Jak informuje nas mł. insp. Monika Chlebicz z Komendy Wojewódzkiej Policji w Bydgoszczy, mundurowi dostali zgłoszenie w ubiegły czwartek (5 czerwca) przed godz. 20.
- Zgłaszającym był przypadkowy świadek. Przy ulicy 3 Maja w Lipnie luźno biegający pies w typie owczarka niemieckiego rzucił się na 46-letnią kobietę i jej dziewięcioletnią córkę. Obie doznały obrażeń i trafiły do szpitala. Nie mamy informacji, aby obrażenia zagrażały ich życiu – mówi policjantka.
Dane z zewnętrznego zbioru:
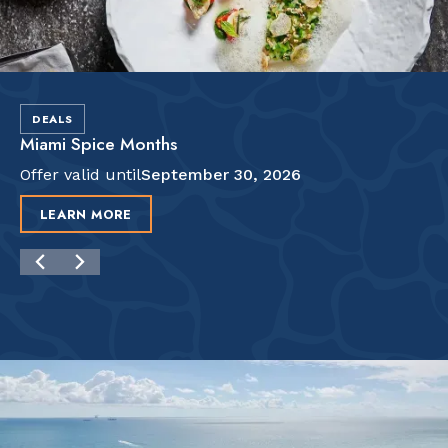
DEALS
Miami Spice Months
Offer valid until
September 30, 2026
LEARN MORE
Właściciel przebywał nieopodal
Mundurowi ustalili właściciela psa. - Okazał się nim 67-letni mieszkaniec Lipna, który przebywał nieopodal – informuje mł. insp. Chlebicz.
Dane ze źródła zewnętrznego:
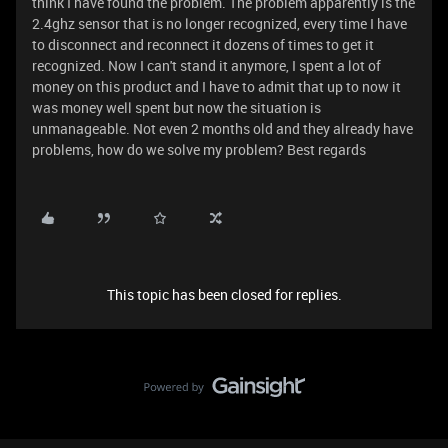
think I have found the problem. The problem apparently is the
2.4ghz sensor that is no longer recognized, every time I have
to disconnect and reconnect it dozens of times to get it
recognized. Now I can't stand it anymore, I spent a lot of
money on this product and I have to admit that up to now it
was money well spent but now the situation is
unmanageable. Not even 2 months old and they already have
problems, how do we solve my problem? Best regards
This topic has been closed for replies.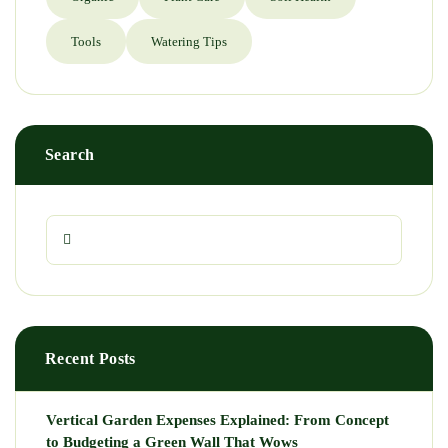
Tools
Watering Tips
Search
Recent Posts
Vertical Garden Expenses Explained: From Concept
to Budgeting a Green Wall That Wows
Jak czytamy w artykule na stronie Polskiego Radia PiK, mężczyzna twierdził, że ktoś – bez jego wiedzy - wypuścił zwierzę z ogrodzonej posesji.
- Na razie właściciel nie był jeszcze przesłuchiwany "do protokołu". Nie znamy więc jego wyjaśnień – zaznacza policjantka.
DOWIEDZ SIĘ WIĘCEJ:
Przestępstwo zagrożone karą do trzech lat więzienia
Dodaje, że mundurowi prowadzą dwa postępowania.
- Pierwsze dotyczy niezachowania środków ostrożności przy trzymaniu zwierzęcia. Zgodnie z art. 77 Kodeksu wykroczeń, grozi za to kara ograniczenia wolności, grzywny do 1000 złotych albo kara nagany. Drugie postępowanie toczy się natomiast w związku z zawiadomieniem o podejrzeniu popełnienia przestępstwa, które złożył pełnomocnik rodziny. Chodzi o czym z artykułu 160 Kodeksu karnego, czyli narażenie człowieka na bezpośrednie niebezpieczeństwo utraty życia albo ciężkiego uszczerbku na zdrowiu. Grozi za to do trzech lat pozbawienia wolności – mówi mł. insp. Chlebicz.
Policja jest na wstępnym etapie obu postępowań. – Z naszych ustaleń wynika, że pies posiada aktualne szczepienia – zaznacza policjantka.